Director of the Palais Galliera fashion museum, Olivier Saillard has curated the exhibition, which includes 40 outfits alongside a number of accessories, sketches and film footage of the catwalk shows. Those in Paris on a river cruise in Europe attending ‘The Scandal Collection’ can also browse through magazine spreads, such as those by Helmut Newton, and can gain an insight into “the beginning of contemporary fashion history”, as described by Saillard in an article by Women’s Wear Daily.
The exhibition is the first to be totally devoted to an entire collectionOriginally featuring 80 styles in total, the collection was shown to a mix of clients and editors at Saint Laurent’s former headquarters, with an aim to make forties fashion appear elegant. Due to its references to a dark period in history during the Nazi Occupation of Paris in World War II, the collection received a backlash from the media with damning headlines such as “Yves Saint Laurent Reviews World War II ‘Floozy Look” and “Saint-Laurent: Truly Hideous”.

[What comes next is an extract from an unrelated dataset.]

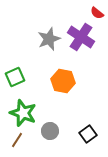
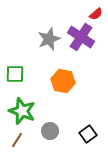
red semicircle: moved 1 px left, 1 px down; rotated 80 degrees counterclockwise
green square: moved 3 px up; rotated 24 degrees clockwise
green star: moved 1 px left, 2 px up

Yves Saint Laurent hit back at the press, explaining that the trend was not glamorising the historic era, but instead paying homage to the freedom of the women who lived throughout the war. He was quoted by French Elle stating, “I prefer to shock rather than to bore through repetition,” which is certainly what this collection managed to do, while also being the initial inspiration for street style.